> Task item: The entries below need to be written out exactly, with no pictures included.

> Data extracts:
======

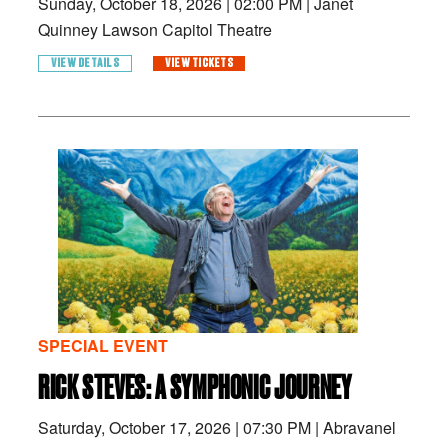
Sunday, October 18, 2026
|
02:00 PM
|
Janet
Quinney Lawson Capitol Theatre
VIEW DETAILS
VIEW TICKETS
SPECIAL EVENT
RICK STEVES: A SYMPHONIC JOURNEY
Saturday, October 17, 2026
|
07:30 PM
|
Abravanel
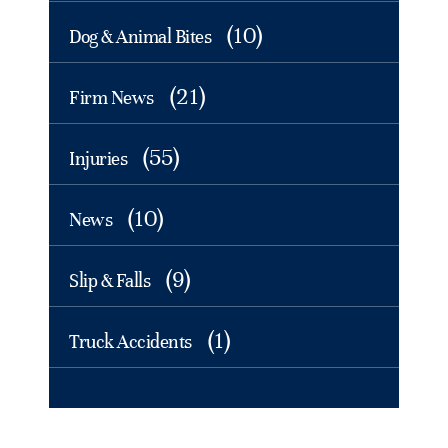
(10)
Dog & Animal Bites
(21)
Firm News
(55)
Injuries
(10)
News
(9)
Slip & Falls
(1)
Truck Accidents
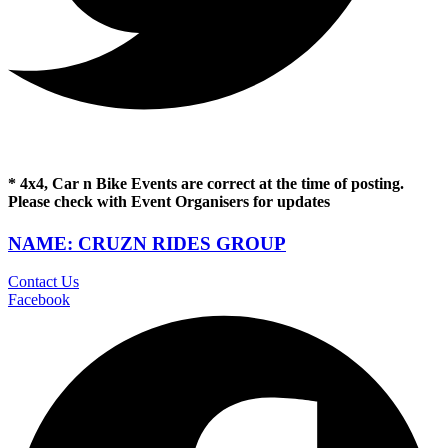
* 4x4, Car n Bike Events are correct at the time of posting.
Please check with Event Organisers for updates
NAME: CRUZN RIDES GROUP
Contact Us
Facebook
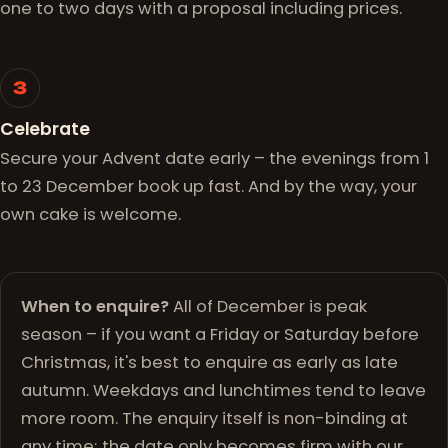
one to two days with a proposal including prices.
3
Celebrate
Secure your Advent date early – the evenings from 1
to 23 December book up fast. And by the way, your
own cake is welcome.
When to enquire?
All of December is peak
season – if you want a Friday or Saturday before
Christmas, it's best to enquire as early as late
autumn. Weekdays and lunchtimes tend to leave
more room. The enquiry itself is non-binding at
any time; the date only becomes firm with our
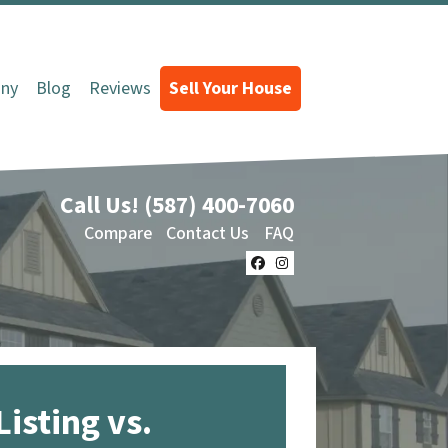
ny
Blog
Reviews
Sell Your House
Call Us!
(587) 400-7060
Compare
Contact Us
FAQ
Facebook
Instagram
Listing vs.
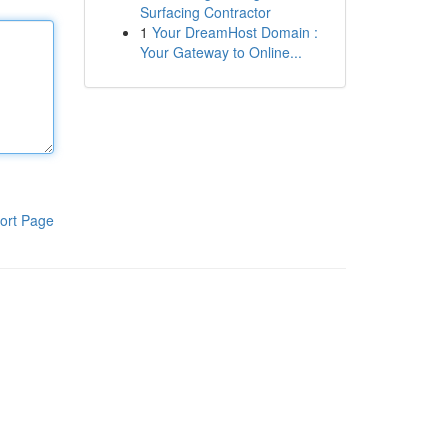
Surfacing Contractor
1
Your DreamHost Domain :
Your Gateway to Online...
ort Page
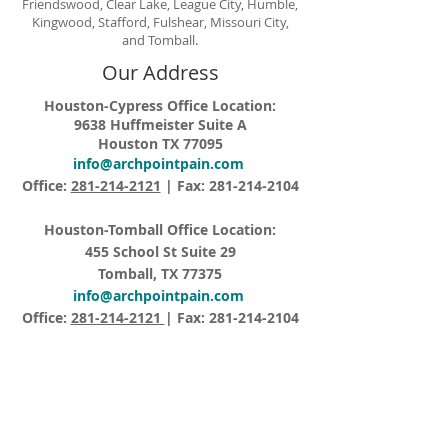
Friendswood, Clear Lake, League City, Humble,
Kingwood, Stafford, Fulshear, Missouri City,
and Tomball.
Our Address
Houston-Cypress Office Location:
9638 Huffmeister Suite A
Houston TX 77095
info@archpointpain.com
Office:
281-214-2121
| Fax:
281-214-2104
Houston-Tomball Office Location:
455 School St Suite 29
Tomball, TX 77375
info@archpointpain.com
Office:
281-214-2121
| Fax:
281-214-2104
Opening Hours
Monday – Friday 8:15AM – 5:00PM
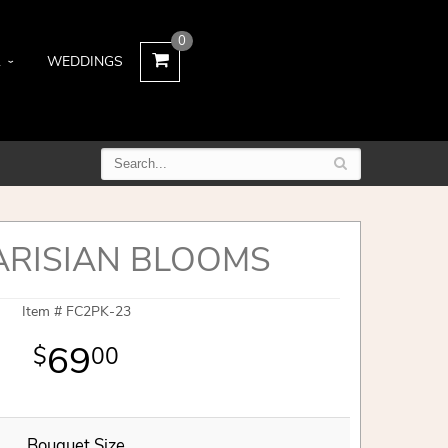
0
L
WEDDINGS
ARISIAN BLOOMS
Item #
FC2PK-23
69
00
Bouquet Size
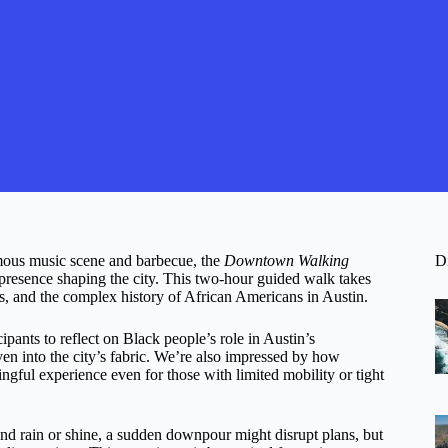
famous music scene and barbecue, the
Downtown Walking
D
presence shaping the city. This two-hour guided walk takes
ns, and the complex history of African Americans in Austin.
cipants to reflect on Black people’s role in Austin’s
en into the city’s fabric. We’re also impressed by how
ingful experience even for those with limited mobility or tight
 and rain or shine, a sudden downpour might disrupt plans, but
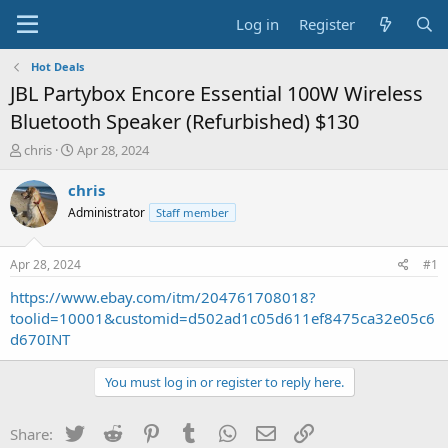
Log in
Register
Hot Deals
JBL Partybox Encore Essential 100W Wireless
Bluetooth Speaker (Refurbished) $130
T
S
chris
Apr 28, 2024
h
t
r
a
chris
e
r
Administrator
Staff member
a
t
d
d
s
a
Apr 28, 2024
#1
t
t
a
e
https://www.ebay.com/itm/204761708018?
r
toolid=10001&customid=d502ad1c05d611ef8475ca32e05c6
t
d670INT
e
r
You must log in or register to reply here.
Twitter
Reddit
Pinterest
Tumblr
WhatsApp
Email
Link
Share:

======

> Finished task:
Sunday, October 18, 2026
|
02:00 PM
|
Janet
Quinney Lawson Capitol Theatre
VIEW DETAILS
VIEW TICKETS
SPECIAL EVENT
RICK STEVES: A SYMPHONIC JOURNEY
Saturday, October 17, 2026
|
07:30 PM
|
Abravanel
(10)
Dog & Animal Bites
(21)
Firm News
(55)
Injuries
(10)
News
(9)
Slip & Falls
(1)
Truck Accidents
* 4x4, Car n Bike Events are correct at the time of posting.
Please check with Event Organisers for updates
NAME: CRUZN RIDES GROUP
Contact Us
Facebook
one to two days with a proposal including prices.
3
Celebrate
Secure your Advent date early – the evenings from 1
to 23 December book up fast. And by the way, your
own cake is welcome.
When to enquire?
All of December is peak
season – if you want a Friday or Saturday before
Christmas, it's best to enquire as early as late
autumn. Weekdays and lunchtimes tend to leave
more room. The enquiry itself is non-binding at
any time; the date only becomes firm with our
ny
Blog
Reviews
Sell Your House
Call Us!
(587) 400-7060
Compare
Contact Us
FAQ
Facebook
Instagram
Listing vs.
Surfacing Contractor
1
Your DreamHost Domain :
Your Gateway to Online...
ort Page
Friendswood, Clear Lake, League City, Humble,
Kingwood, Stafford, Fulshear, Missouri City,
and Tomball.
Our Address
Houston-Cypress Office Location:
9638 Huffmeister Suite A
Houston TX 77095
info@archpointpain.com
Office:
281-214-2121
| Fax:
281-214-2104
Houston-Tomball Office Location:
455 School St Suite 29
Tomball, TX 77375
info@archpointpain.com
Office:
281-214-2121
| Fax:
281-214-2104
Opening Hours
Monday – Friday 8:15AM – 5:00PM
0
L
WEDDINGS
ARISIAN BLOOMS
Item #
FC2PK-23
69
00
Bouquet Size
famous music scene and barbecue, the
Downtown Walking
D
presence shaping the city. This two-hour guided walk takes
ns, and the complex history of African Americans in Austin.
cipants to reflect on Black people’s role in Austin’s
en into the city’s fabric. We’re also impressed by how
ingful experience even for those with limited mobility or tight
 and rain or shine, a sudden downpour might disrupt plans, but
Log in
Register
Hot Deals
JBL Partybox Encore Essential 100W Wireless
Bluetooth Speaker (Refurbished) $130
T
S
chris
Apr 28, 2024
h
t
r
a
chris
e
r
Administrator
Staff member
a
t
d
d
s
a
Apr 28, 2024
#1
t
t
a
e
https://www.ebay.com/itm/204761708018?
r
toolid=10001&customid=d502ad1c05d611ef8475ca32e05c6
t
d670INT
e
r
You must log in or register to reply here.
Twitter
Reddit
Pinterest
Tumblr
WhatsApp
Email
Link
Share:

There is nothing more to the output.